A new attraction at the Gherdina Museum: Virtual reality brings life to a ten-meter ichthyosaur.
For more than 100 million years, an animal up to ten meters long, half fish and half lizard ruled the primordial Tethys sea and left no trace. The only remains from the early days of an ichthyosaur were found in Secëda in 1968. Now this unique object has appeared again in the form of a VR experience that will be offered to visitors at the Gherdëina Museum in Ortisei from mid-July.
Fossilized bone remains of a 241-million-year-old ichthyosaur simpospondylus have been part of the Gherderina Museum’s extensive fossil collection since 1986. “The fossil remains are the only find from their age, and they belong to the oldest known specimen of an ichthyosaur in the world,” says Paulina Moroder, director of the museum. “They opened a unique window into a special stage of Earth’s history, the Middle Triassic, in which the later rock formations of the Dolomites began to develop.”

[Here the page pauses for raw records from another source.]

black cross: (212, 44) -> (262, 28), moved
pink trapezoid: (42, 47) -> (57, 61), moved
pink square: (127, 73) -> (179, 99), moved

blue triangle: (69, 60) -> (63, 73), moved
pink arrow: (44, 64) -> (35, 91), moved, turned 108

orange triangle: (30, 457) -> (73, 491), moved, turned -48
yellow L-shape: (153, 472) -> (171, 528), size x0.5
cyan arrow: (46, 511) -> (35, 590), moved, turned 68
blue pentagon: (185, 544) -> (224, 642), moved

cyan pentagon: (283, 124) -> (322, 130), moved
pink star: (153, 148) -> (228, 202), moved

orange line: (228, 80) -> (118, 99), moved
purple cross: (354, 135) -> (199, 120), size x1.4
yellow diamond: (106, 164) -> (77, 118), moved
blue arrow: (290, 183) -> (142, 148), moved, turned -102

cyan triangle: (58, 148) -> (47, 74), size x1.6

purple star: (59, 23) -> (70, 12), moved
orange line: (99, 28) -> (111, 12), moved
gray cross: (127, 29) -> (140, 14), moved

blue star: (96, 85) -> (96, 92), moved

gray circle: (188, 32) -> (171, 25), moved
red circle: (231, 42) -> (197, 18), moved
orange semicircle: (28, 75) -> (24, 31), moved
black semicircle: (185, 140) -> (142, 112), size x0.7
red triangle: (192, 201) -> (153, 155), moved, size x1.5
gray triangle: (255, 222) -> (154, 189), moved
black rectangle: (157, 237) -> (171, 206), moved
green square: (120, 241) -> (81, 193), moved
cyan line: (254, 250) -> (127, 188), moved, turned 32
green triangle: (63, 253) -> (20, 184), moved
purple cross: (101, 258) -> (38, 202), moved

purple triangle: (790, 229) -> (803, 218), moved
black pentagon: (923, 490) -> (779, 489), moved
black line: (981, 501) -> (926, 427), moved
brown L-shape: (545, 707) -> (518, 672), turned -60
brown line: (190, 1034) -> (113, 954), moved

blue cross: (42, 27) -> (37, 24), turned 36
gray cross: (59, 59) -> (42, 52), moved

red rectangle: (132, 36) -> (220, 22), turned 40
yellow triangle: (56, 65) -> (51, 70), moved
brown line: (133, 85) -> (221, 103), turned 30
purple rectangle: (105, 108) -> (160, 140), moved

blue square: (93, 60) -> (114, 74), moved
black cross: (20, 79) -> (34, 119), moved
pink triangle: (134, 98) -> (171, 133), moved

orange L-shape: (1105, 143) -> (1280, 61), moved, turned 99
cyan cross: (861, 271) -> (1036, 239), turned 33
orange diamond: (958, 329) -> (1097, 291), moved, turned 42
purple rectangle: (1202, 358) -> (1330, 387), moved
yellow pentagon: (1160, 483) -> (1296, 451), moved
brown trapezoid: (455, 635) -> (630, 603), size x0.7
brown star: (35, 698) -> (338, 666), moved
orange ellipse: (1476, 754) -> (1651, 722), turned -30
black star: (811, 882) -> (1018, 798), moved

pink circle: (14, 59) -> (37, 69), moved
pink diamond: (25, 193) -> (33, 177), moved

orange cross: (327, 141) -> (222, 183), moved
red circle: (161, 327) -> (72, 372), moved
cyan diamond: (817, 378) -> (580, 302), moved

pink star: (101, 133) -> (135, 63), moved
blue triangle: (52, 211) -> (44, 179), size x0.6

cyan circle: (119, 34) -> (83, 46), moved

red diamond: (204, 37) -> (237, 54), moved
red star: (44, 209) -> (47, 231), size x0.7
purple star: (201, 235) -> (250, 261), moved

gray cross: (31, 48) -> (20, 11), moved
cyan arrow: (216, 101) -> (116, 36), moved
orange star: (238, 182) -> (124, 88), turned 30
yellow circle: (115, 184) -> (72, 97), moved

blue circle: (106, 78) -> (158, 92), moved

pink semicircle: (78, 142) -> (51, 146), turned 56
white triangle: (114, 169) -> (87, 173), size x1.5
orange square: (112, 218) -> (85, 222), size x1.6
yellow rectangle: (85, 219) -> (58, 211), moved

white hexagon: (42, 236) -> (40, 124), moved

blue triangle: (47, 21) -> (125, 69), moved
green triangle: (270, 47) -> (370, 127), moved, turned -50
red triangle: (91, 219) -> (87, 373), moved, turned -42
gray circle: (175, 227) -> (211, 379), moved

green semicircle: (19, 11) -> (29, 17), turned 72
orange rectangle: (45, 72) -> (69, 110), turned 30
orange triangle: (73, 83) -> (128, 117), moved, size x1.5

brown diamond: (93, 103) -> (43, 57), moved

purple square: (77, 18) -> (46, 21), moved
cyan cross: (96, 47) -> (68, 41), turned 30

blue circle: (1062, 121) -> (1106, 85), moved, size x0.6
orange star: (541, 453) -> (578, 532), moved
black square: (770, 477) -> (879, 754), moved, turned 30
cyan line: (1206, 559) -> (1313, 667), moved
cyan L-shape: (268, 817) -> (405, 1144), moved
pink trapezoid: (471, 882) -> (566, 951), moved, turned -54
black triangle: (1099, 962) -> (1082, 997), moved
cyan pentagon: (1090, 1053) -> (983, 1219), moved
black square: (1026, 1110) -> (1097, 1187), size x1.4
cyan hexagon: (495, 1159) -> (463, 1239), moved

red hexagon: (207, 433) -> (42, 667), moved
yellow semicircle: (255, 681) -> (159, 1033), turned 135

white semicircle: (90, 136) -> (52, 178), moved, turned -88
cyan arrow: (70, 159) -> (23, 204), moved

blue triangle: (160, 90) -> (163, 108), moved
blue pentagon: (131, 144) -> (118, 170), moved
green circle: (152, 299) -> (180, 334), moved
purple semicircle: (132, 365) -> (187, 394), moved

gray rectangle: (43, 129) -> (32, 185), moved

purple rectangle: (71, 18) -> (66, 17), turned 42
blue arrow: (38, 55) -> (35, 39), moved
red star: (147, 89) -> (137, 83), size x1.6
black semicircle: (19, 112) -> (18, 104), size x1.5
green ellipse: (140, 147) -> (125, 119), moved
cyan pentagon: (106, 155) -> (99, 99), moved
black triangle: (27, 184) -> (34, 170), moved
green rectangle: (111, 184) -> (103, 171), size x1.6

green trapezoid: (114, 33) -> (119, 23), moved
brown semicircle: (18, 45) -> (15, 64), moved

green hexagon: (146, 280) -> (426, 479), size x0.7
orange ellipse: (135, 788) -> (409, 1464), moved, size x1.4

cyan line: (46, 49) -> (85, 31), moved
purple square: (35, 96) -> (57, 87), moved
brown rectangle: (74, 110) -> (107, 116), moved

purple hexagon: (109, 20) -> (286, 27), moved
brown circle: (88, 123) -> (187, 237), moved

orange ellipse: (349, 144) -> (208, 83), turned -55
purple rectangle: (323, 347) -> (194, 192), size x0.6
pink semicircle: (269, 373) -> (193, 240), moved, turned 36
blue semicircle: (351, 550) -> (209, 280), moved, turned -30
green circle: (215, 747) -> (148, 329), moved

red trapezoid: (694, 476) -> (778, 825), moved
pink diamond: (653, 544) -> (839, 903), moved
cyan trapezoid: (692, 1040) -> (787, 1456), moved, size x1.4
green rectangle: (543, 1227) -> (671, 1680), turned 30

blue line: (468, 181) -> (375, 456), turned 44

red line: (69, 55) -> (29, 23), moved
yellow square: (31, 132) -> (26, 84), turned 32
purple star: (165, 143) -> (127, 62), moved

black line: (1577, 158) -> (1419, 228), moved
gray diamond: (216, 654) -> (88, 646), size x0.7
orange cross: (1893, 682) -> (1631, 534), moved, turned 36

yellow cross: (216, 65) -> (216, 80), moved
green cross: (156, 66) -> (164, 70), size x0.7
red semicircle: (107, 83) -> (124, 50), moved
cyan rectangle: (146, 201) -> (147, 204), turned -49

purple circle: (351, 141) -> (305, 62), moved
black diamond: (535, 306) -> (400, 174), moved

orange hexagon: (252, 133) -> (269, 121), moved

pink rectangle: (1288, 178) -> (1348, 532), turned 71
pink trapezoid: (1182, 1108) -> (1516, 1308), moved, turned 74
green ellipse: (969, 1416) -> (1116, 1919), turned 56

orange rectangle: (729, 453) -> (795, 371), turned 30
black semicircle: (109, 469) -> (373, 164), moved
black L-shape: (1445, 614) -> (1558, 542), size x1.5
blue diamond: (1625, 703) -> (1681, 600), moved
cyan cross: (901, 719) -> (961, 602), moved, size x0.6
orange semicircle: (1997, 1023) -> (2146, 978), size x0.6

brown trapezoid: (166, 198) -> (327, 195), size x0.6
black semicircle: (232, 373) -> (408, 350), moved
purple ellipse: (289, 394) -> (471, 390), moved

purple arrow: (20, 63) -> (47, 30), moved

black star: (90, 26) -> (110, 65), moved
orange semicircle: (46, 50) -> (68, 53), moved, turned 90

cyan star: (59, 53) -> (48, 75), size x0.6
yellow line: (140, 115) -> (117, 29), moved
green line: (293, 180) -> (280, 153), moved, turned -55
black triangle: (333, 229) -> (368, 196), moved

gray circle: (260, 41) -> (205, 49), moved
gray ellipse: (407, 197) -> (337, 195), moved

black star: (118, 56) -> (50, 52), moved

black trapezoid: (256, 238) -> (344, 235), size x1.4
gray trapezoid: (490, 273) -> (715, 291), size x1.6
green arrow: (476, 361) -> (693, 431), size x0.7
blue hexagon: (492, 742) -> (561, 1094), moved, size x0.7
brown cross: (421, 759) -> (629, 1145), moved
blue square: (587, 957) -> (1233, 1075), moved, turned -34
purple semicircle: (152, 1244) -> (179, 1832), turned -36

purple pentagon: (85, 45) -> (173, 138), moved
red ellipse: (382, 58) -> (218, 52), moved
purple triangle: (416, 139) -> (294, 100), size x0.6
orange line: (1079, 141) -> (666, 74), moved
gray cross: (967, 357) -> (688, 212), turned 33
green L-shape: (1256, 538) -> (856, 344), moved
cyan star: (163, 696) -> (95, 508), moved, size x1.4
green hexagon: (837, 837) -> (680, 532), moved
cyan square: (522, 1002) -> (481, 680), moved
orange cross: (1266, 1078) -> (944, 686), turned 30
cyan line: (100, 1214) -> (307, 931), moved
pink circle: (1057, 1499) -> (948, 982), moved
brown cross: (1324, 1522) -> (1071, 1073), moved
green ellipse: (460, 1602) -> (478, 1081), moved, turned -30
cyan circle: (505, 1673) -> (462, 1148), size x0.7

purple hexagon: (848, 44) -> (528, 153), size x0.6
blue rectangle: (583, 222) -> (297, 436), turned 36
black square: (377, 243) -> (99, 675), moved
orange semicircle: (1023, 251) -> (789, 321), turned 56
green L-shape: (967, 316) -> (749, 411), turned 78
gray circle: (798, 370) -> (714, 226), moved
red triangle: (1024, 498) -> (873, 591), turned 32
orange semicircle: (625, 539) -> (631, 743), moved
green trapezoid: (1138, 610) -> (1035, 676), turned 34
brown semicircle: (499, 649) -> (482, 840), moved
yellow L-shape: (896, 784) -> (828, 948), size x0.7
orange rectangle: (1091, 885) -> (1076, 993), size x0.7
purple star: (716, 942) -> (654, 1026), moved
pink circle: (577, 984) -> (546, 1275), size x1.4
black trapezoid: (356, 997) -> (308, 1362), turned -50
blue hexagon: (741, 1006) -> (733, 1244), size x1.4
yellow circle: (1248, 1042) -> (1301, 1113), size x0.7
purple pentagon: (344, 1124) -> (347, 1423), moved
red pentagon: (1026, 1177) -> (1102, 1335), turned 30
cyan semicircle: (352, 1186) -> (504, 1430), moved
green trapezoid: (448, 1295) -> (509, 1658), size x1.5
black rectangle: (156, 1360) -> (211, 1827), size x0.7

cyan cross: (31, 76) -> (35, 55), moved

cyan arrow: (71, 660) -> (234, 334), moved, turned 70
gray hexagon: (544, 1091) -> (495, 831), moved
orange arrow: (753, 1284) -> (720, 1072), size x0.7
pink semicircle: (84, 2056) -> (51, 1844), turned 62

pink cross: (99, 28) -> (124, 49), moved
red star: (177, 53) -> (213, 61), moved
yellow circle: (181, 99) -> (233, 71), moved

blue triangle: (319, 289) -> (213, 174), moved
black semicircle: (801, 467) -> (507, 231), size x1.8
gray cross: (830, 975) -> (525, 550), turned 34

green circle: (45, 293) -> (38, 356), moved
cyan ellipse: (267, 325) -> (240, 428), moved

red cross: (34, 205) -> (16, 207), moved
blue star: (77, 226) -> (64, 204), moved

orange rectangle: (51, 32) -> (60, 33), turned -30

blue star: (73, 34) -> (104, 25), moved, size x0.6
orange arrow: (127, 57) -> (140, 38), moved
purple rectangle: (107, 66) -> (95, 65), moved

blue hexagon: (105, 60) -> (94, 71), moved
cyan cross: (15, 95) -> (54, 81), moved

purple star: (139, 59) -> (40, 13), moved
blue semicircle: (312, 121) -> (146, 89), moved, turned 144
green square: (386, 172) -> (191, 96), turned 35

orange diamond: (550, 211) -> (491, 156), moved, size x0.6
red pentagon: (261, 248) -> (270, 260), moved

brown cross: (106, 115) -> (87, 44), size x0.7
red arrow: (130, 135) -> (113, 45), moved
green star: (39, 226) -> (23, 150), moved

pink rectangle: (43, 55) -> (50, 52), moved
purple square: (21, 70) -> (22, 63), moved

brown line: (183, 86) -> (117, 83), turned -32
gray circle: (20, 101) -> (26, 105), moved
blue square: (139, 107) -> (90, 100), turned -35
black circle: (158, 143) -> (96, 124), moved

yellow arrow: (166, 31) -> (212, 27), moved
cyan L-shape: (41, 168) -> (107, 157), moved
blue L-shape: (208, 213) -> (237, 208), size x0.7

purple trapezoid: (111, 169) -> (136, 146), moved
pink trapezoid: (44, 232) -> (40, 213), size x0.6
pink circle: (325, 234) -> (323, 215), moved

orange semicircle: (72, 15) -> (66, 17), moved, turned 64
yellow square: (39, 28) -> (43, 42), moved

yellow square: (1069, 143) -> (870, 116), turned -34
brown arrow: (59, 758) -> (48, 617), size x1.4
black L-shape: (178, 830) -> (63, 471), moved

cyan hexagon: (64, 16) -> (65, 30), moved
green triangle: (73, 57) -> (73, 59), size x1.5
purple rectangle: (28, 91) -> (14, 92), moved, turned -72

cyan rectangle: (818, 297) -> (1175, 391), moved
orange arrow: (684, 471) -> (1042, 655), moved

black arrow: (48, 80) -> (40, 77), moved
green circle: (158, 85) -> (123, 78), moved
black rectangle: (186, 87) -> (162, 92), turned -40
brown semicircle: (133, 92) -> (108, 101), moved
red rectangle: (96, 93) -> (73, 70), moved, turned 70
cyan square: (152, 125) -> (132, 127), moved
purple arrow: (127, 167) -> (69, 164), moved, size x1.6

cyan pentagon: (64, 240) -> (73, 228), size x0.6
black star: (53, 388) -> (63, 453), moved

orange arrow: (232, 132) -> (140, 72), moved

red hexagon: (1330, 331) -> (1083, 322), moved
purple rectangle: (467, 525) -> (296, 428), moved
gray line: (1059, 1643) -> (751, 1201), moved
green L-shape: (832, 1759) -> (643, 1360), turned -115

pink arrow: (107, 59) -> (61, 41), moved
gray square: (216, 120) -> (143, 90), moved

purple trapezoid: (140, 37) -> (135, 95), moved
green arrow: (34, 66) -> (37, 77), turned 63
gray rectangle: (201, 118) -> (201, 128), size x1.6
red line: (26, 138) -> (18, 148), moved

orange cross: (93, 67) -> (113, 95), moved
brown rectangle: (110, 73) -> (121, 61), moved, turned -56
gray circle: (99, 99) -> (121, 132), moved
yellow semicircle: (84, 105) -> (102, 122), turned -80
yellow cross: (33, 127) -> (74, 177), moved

The fossil skeleton of ichthyosaur Val Gardena has only been partially preserved. However, experts around paleontologist Andrea Tintori and ichthyosaur expert Ryosuke Motani, University of California professor of geology, succeeded in reconstructing the dinosaur. So the ichthyosaur was similar to a fish, armed with pointed teeth of marine reptiles reaching a length of six to ten meters.
Visitors to the Gherdëina Museum, embedded in its scientifically reconstructed habitat in the primitive Tethys Sea, can experience the Secëda ichthyosaur up close from July 16, thanks to a virtual reality simulation by ancient biologist and artist Nicola Castelnuovo. “Virtual reality gives our visitors a vivid impression of an ichthyosaur in its marine environment some 240 million years ago, a completely new type of communication that particularly appeals to young audiences,” Moroder says.
Virtual reality simulations of ichthyosaurs and the Tethys Sea from mid-July can be experienced at the Gherdena Museum, initially on a free open day on Friday, July 16, from 2 p.m. to 8 p.m. The reconstruction and exhibition was supported by the Rotary Club Bressanone-Brixen, the American Koul Foundation, the Secëda Cable Car, the State Offices of Ladin and Youth Culture as well as Museums and Museum Research.